The task of converting PDF documents and automatic content reconstruction has been an outstanding problem for over three decades (Cattoni et al., 1998; Chanod et al., 2005). Broadly speaking, there are two types of approaches to this problem. In the first approach, documents are converted with the goal to represent the content as close as possible to the original visual layout of the document. This can be done through a conversion from PDF towards HTML or MS Word for example. The second approach attempts to convert the document into a format that can be easily processed programmatically, i.e. a representation of the document which is not preserving the layout, yet contains all the content from the original document in a structured format. For example, this could be a JSON/XML file with a particular schema. Since our Corpus Conversion Service is thought of as a first step towards a knowledge discovery platform for documents, we have opted for the second approach in our solution.

Many solutions have already been developed that tackle the problem of document conversion. There are well known open-source programs such as Xpdf333 and Tabula444 There are also proprietary solutions, such as Abby555, Nuance666 or DataCap777 In contrast to the open-source solutions, all three proprietary solutions support also extraction from scanned documents. Besides the well known open-source and proprietary solutions, there are also countless academic solutions as well as libraries. For example, the challenge of segmenting complex page layouts is actively addressed by recurring competitions posed by ICDAR, as in Ref. (Antonacopoulos et al., 2015) and previous editions.

3. Platform design

Given the plethora of existing solutions, we would like to point out how our solution differs from these, and thus approaches the problem of document conversion in a new way.

The key idea is that we do not write any rule-based conversion algorithms, but rather utilize generic machine learning algorithms which produce models that can be easily and quickly trained on ground-truth acquired via human annotation. This flexible mechanism allows us to adapt very quickly to certain templates of documents, achieve very accurate results and ultimately eliminates the time-consuming and costly tuning of traditional rule-based conversion algorithms. This approach is in stark contrast to the previously mentioned state of the art conversion systems, which are all rule-based.

While the approach of swapping rule based solutions with machine learning solutions might appear very natural in the current era of artificial intelligence, it has some serious consequences with regard to its design. First of all, one can not think anymore at the level of a single document. Rather, one should think at the level of a collection of documents (or a corpus of documents). A machine learned model for a single document is not very useful, but a machine learned model for a certain type of documents (e.g. scientific articles, patents, regulations, contracts, etc.) obviously is. This is the first big distinction between the current existing solutions and ours: Existing solutions take one document at a time (no matter its origin) and convert it to a desired output format. Our solution can ingest an entire collection of documents and build machine learned models on top of that. Of course, once the the model is trained, one can convert documents one at a time, too.

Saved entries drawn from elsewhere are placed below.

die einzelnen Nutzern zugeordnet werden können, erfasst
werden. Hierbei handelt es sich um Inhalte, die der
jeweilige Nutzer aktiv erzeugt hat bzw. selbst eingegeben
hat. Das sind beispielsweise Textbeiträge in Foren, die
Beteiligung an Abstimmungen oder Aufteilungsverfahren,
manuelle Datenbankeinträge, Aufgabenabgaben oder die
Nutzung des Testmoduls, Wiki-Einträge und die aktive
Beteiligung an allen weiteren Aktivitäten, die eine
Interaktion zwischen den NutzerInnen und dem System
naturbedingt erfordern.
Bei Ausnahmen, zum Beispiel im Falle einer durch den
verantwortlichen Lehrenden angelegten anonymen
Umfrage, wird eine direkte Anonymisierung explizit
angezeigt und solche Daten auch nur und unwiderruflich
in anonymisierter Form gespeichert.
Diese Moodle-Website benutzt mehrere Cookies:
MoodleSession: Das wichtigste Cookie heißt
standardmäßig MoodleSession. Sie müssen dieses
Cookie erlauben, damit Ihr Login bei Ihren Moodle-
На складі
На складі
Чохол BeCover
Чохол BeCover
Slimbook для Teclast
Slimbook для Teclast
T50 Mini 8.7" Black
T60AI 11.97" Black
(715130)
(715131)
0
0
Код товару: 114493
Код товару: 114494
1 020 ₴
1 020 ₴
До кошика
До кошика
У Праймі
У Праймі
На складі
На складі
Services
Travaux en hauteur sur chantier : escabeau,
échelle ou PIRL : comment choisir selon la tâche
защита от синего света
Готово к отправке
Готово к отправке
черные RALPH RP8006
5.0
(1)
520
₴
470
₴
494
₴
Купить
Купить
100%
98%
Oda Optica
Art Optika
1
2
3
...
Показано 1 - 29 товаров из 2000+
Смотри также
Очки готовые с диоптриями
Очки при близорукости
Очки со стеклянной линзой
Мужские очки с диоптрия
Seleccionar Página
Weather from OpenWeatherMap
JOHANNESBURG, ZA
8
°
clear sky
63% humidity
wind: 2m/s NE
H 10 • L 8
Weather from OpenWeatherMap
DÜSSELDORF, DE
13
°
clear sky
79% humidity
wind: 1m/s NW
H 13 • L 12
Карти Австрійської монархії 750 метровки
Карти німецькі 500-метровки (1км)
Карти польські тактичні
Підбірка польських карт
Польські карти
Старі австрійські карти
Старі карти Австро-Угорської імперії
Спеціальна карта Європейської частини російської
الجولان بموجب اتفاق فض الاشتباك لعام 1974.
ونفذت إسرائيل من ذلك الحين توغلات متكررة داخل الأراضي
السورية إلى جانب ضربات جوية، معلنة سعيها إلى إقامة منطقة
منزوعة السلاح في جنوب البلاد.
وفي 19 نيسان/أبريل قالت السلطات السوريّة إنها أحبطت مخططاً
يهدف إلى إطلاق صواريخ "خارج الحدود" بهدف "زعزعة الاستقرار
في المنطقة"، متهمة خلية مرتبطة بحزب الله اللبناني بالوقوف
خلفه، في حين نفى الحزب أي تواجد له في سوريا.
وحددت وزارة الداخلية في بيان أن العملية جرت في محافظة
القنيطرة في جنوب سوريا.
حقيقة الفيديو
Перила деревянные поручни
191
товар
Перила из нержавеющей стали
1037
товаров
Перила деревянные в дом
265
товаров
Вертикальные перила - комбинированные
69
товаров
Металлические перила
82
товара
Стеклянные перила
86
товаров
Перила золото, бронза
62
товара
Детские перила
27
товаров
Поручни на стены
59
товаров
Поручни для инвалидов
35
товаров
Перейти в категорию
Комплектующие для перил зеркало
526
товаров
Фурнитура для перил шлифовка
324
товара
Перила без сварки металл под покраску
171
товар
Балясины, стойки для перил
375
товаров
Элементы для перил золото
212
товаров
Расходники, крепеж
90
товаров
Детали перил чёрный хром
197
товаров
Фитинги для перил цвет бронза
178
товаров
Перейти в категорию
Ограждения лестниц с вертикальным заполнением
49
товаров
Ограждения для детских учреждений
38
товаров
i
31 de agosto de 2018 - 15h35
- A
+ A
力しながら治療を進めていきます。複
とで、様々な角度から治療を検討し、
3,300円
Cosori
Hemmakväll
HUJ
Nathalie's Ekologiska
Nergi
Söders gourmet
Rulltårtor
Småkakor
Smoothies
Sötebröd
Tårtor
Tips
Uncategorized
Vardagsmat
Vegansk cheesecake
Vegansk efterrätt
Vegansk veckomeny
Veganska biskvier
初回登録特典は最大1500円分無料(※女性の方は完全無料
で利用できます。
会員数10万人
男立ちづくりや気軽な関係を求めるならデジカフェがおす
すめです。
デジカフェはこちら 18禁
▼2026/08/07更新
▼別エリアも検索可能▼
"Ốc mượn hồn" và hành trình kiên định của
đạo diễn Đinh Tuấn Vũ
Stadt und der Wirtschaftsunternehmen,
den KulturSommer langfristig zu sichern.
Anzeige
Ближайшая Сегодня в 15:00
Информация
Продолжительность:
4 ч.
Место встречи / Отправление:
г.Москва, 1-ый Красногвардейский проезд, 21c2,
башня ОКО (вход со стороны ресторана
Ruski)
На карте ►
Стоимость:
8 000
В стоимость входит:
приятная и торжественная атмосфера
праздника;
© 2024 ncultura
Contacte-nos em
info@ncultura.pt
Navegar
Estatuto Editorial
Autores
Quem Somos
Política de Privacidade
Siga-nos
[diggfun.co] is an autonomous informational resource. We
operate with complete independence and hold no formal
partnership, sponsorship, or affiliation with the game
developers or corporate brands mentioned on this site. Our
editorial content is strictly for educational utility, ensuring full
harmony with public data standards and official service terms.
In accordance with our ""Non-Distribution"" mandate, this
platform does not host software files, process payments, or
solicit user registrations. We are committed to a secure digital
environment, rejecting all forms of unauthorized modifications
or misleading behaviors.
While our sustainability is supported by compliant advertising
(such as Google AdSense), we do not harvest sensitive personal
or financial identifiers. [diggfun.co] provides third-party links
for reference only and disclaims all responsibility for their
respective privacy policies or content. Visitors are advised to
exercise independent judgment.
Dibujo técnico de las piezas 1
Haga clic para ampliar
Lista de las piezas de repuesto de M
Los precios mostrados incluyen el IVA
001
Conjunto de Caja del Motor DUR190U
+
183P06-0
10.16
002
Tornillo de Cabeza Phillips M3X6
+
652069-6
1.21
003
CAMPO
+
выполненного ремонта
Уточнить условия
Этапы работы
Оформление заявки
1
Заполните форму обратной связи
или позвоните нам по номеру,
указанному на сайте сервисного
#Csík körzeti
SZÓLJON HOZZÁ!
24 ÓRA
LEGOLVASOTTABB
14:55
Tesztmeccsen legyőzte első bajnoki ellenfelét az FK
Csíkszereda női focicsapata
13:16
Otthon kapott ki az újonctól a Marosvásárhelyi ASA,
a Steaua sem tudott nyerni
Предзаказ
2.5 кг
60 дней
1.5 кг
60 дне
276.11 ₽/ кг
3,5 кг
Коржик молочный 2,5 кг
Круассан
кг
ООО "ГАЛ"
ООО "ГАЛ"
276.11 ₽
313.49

A second discriminator between the existing solutions and ours is that we need to provide the tools to gather ground-truth, since no model can be trained without it. Hence, not only do we need the ability to manage collections of documents, we also need the ability for people to annotate documents and store these annotations in an efficient way. These annotations are then used as ground-truth data to train models. It is clear then that ML models add an extra level of complexity: One has to provide the ability to store a collection of documents, annotate these documents, store the annotations, train a model and ultimately apply this model on unseen documents. For the authors of this paper, it was therefore evident that our solution cannot be a monolithic application. It fits much better the concept of a cloud-based platform that can execute the previously mentioned tasks in an efficient and scalable way.

3.1. Components

Our platform implements a processing pipeline to ingest, manage, parse, annotate, train and eventually convert the data contained in any type of format (scanned or programmatically created PDF, bitmap images, Word documents, etc.) into a structured data format (e.g. JSON or XML).

Figure 2. The cells obtained for the title page of a poster abstract about the CCS (Staar et al., 2018) after the parsing stage. During the parsing, we extract all bounding boxes of the text (or cells) in such a way that they all have: (1) a maximum width, (2) are only single line and (3) split into multiple cells in case of list-identifiers, multi-columns or crossing vertical lines (such as in tables).

This processing pipeline is formed by five components as depicted in Figure 1: (1) parsing of documents into an internal format optimised for ML, (2) Annotation of the label ground-truth in parsed documents (3) training ML models from the acquired annotations, (4) applying the custom ML model(s), (5) assembling the document(s) into a structured data format. If a trained model is available, only components 1, 4 and 5 are needed to convert the documents. If no template-specific machine learned model is available yet, we provide two additional components 2 and 3, that allow users to gather ground-truth and train custom models. It is important to note that the platform comes with default models, so annotation and training are advised to retrieve the best quality output, yet they are optional.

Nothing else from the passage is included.